In this case, dividends can easily be brought into this framework by making them tax-deductible against corporate income tax – thus eliminating the incentives for corporate loopholes and excessive top management pay. With that provision, dividends could then be taxed as ordinary income, taxing folks like Romney at a much higher rate.
The one problem is capital gains, where the past 40 years' of experience has shown that capital gains tax rates above 20% reduces revenue and damages the economy. However the president's call for closing tax loopholes on the wealthy is well taken, and is a much better plan than raising the tax rate on their income, which discourages risk-taking and effort.
On the other hand, the mortgage interest tax deduction, the charitable gifts deduction and to a lesser extent the state and local tax deduction all tilt towards behavior that's not economically helpful. Capping those three deductions, at least, would raise huge revenues, thus closing the budget deficit, as well as improving the economy.
Finally, the president called for Congress to enact legislation that would make a politician's investments subject to the same insider-trading restrictions and conflict of interest rules that the rest of us have to abide by. Needless to say, this is one idea that should have been done a long time ago.

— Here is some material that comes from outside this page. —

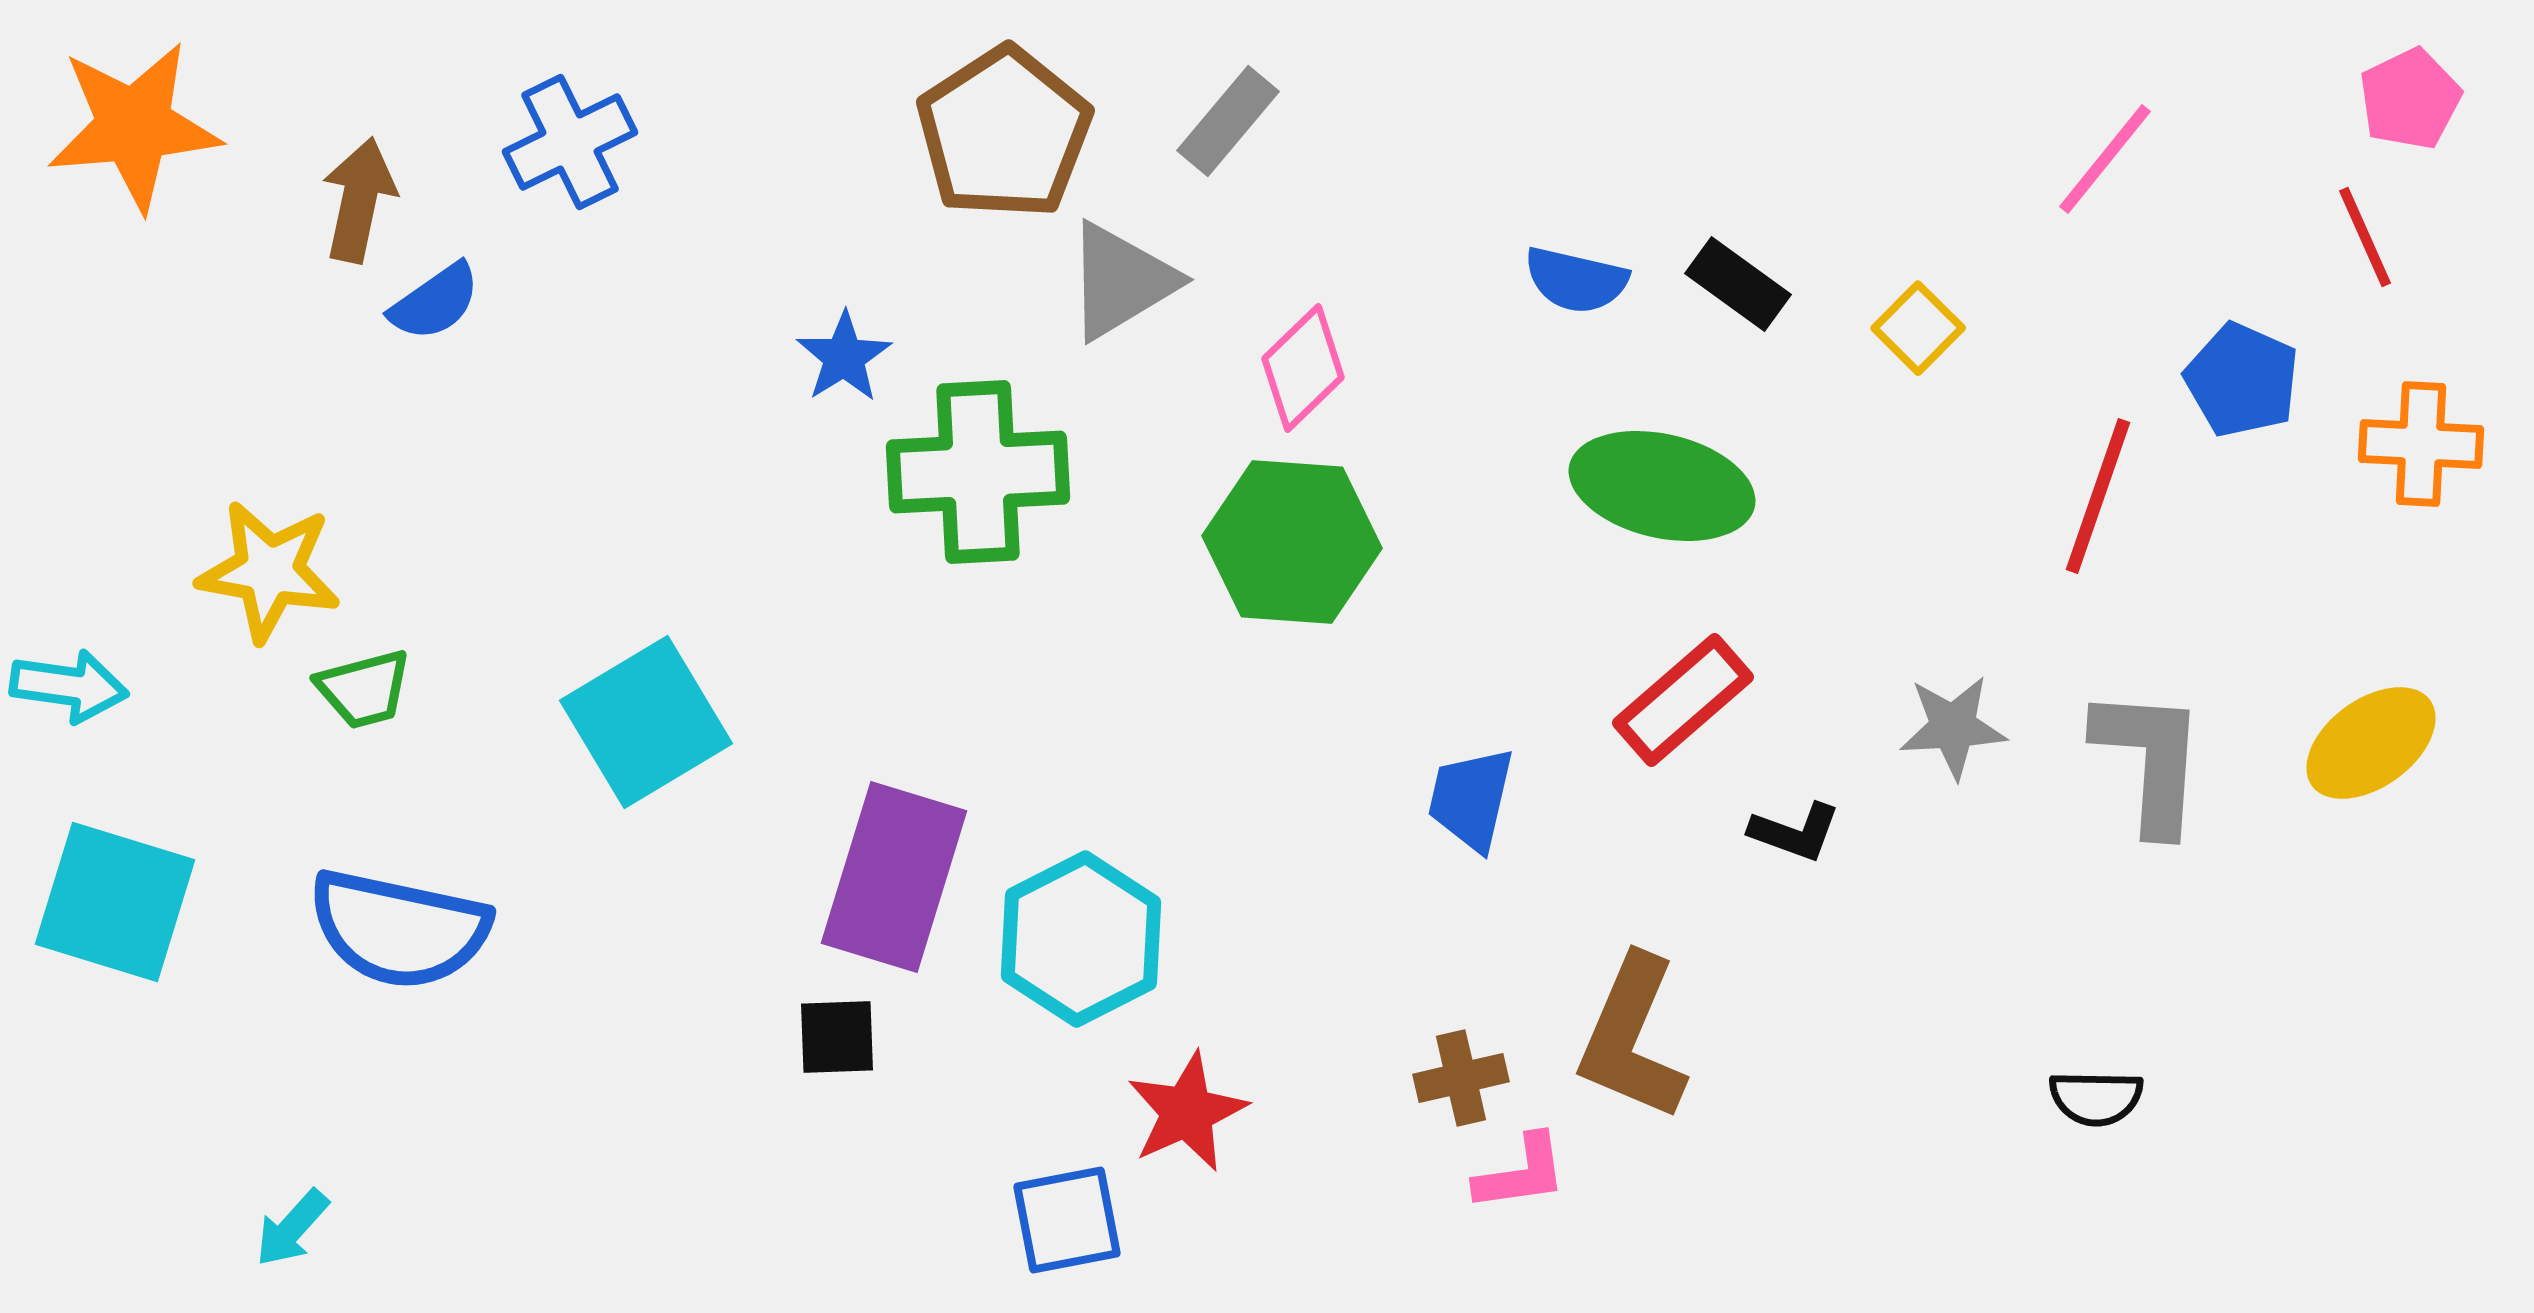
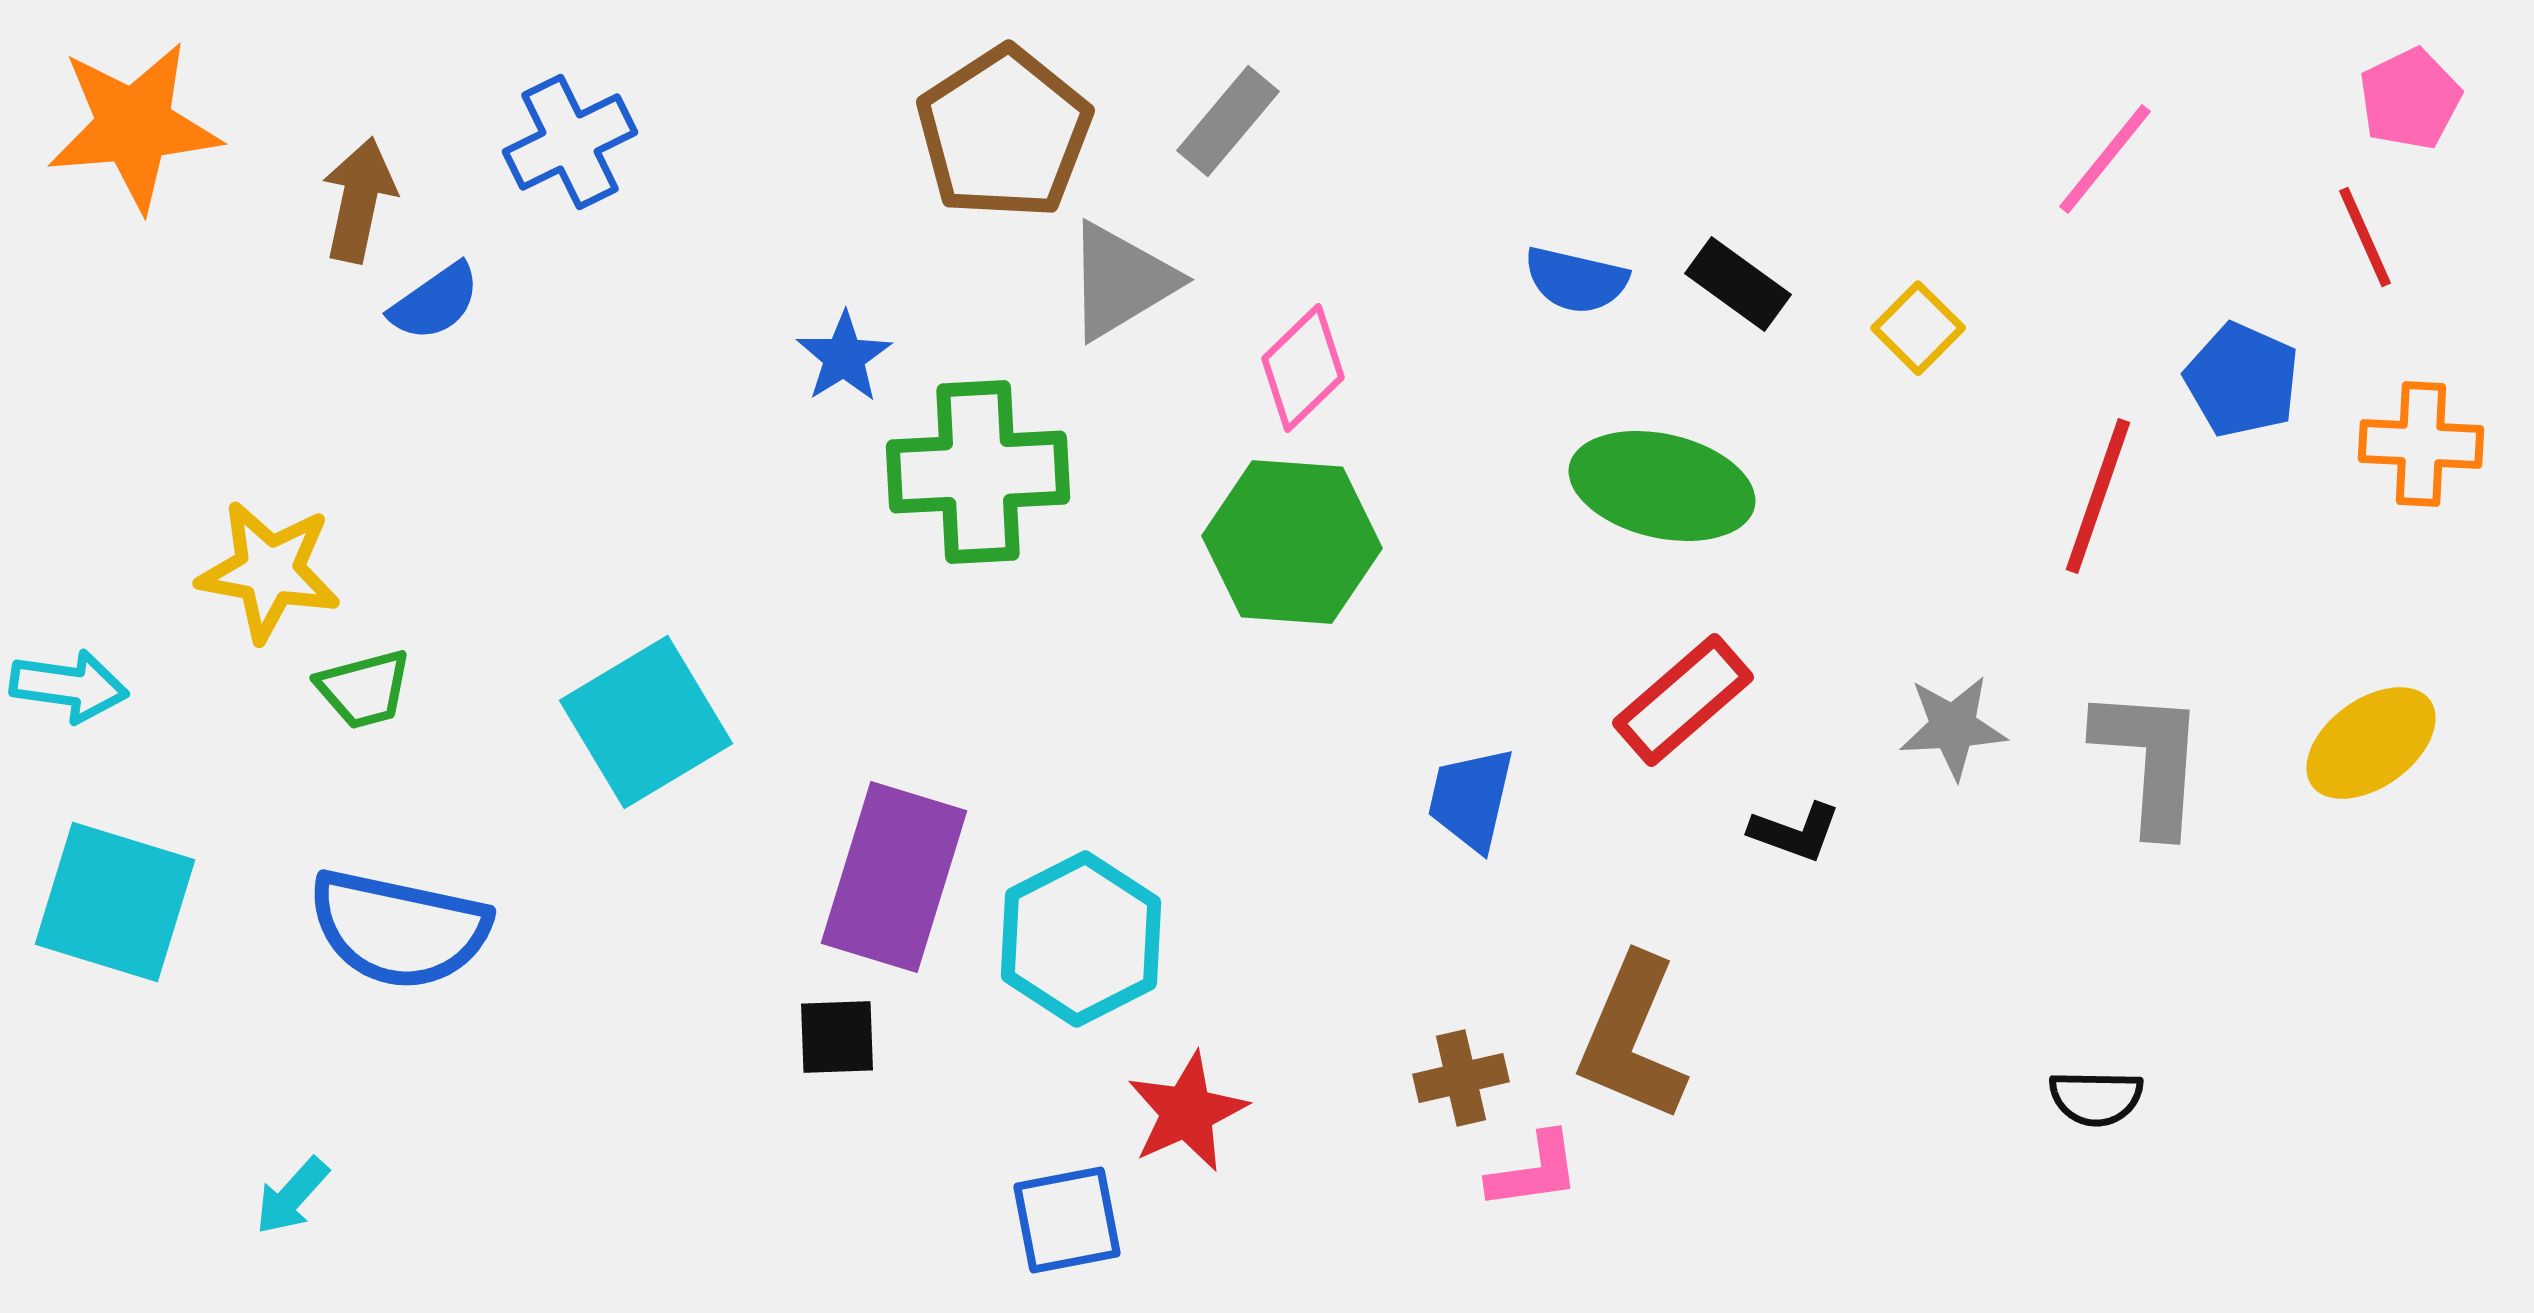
pink L-shape at (1521, 1173): moved 13 px right, 2 px up
cyan arrow at (292, 1228): moved 32 px up
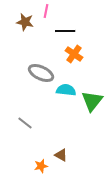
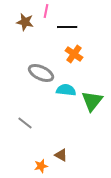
black line: moved 2 px right, 4 px up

However, there is one big gap between the president's programs and his promise of an economy that is "built to last." It's monetary policy.
That's because when the Fed pushes interest rates below inflation, all kinds of leverage, speculation and dodgy deals are encouraged. At the same time, low rates discourage savings while capital investment overseas becomes cheaper than hiring workers at home. As long as these policies continue to exist, the harder it will be to change the overall equation.
So if the president is serious about creating an economy "built to last" he can start by firing Fed chairman Ben Bernanke and reversing his ultra-low-rate policies.
Even still, the president's State of the Union Address is a step in the right direction.
After all, you have to start somewhere...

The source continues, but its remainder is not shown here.